Il processo Aemilia, nella terra dei Cervi, ci scuote dalle fondamenta. Chi siamo, che cosa siamo stati, che cosa siamo diventati e perché.
Il processo che si apre a Reggio Emilia farà il suo corso, ma il dibattito pubblico è appena iniziato, ed è ancora acerbo. L’Istituto Cervi ne discuterà in una prossima iniziativa, prevista per il 7 maggio alle ore 15, dal titolo “La ‘Ndrangheta sui Campirossi – Per una controffensiva civile nella terra del processo Aemilia”. Con i cittadini, le istituzioni, la politica, le organizzazioni economiche, sociali, culturali.
La terra della libertà, della democrazia, dell’uguaglianza che dalla Resistenza in poi ha alimentato la solidarietà diffusa, il governo della cosa pubblica attento e competente, un’attività economica dinamica ed innovativa, gli asili più belli del mondo, un welfare di comunità, questa terra che c’entra con la ‘ndrangheta? Con la paura, la corruzione, il disprezzo delle regole?
Eppure è successo, e non da ora ma da anni. Nel silenzio pubblico, infranto solo da una donna Prefetto, Antonella De Miro, che ha semplicemente fatto il suo mestiere in nome dello Stato, della legge, cioè del nostro bene comune, tutelando le nostre istituzioni. In nome della democrazia, perché la corruzione e la mafia distruggono il tessuto economico, sociale e civile di una comunità, cercano di cambiarne il DNA.

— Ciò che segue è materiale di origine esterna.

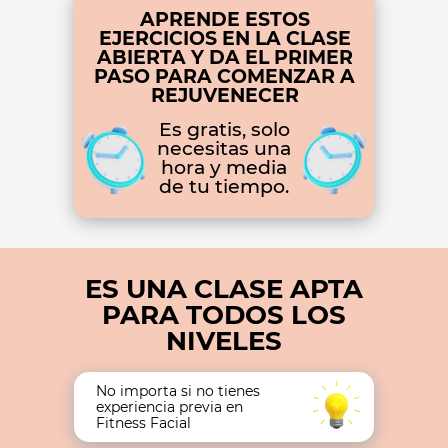
APRENDE ESTOS
EJERCICIOS EN LA CLASE
ABIERTA Y DA EL PRIMER
PASO PARA COMENZAR A
REJUVENECER
Es gratis, solo
necesitas una
hora y media
de tu tiempo.
ES UNA CLASE APTA
PARA TODOS LOS
NIVELES
No importa si no tienes
experiencia previa en
Fitness Facial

Se in democrazia la sovranità appartiene ai più, non ai pochi, come diceva Pericle, non possiamo consegnare le nostre città, il nostro territorio, al dominio occulto dei pochi che creano una rete di interessi di parte, di intimidazione, di controllo di ogni attività, parallela alla rete delle istituzioni e della vita civile.
Alla fine è il controllo delle strutture portanti della nostra società, dall’economia alle istituzioni, che la criminalità organizzata intende perseguire. Una rete connessa con interessi ben più forti e globali, dalla finanza al riciclaggio, che non sopportano la legalità, la trasparenza, in una parola la democrazia. Non importa se appaiono “normali”, perfino rispettabili. E’ un pezzo della scena che copre realtà criminali.
Nella terra dei Cervi tutto questo è tollerabile? No.
E allora, come è potuto accadere? Si è forse attutita la vigilanza delle coscienze? Sì.
Sono prevalsi gli interessi economici sul rispetto della legge e sulla costruzione di una società non asservita e non corrotta? Sì.
Non siamo stati abbastanza coraggiosi da scoprire la verità? Sì.
La vita civile, la politica hanno forse perduto il senso del proprio valore e della propria dignità? Ancora sì.
Nel tempo duro della scelta tra civiltà e barbarie i Cervi, e con loro tanti altri, hanno scelto la coscienza, il coraggio della verità, la decisione di mettersi sul lato giusto della storia. Per cambiare la storia e dare un futuro alle nuove generazioni. Hanno scelto la libertà al prezzo della vita.
Quella stessa scelta di libertà che oggi è chiesta a Reggio Emilia, all’Emilia Romagna, all’Italia di fronte alla criminalità organizzata. La libertà di essere se stessi dentro la vita democratica.
Una nuova Resistenza, morale, economica, politica, ci è chiesta oggi. A prezzi ben più sopportabili rispetto ad allora.
No, nella terra dei Cervi certe cose non possono accadere. E’ in gioco ancora una volta la nostra dignità di persone libere, la nostra libertà. Libertà dalla paura. E’ questo coraggio della libertà che oggi ci è chiesto, in questa terra, dentro e fuori le aule di giustizia.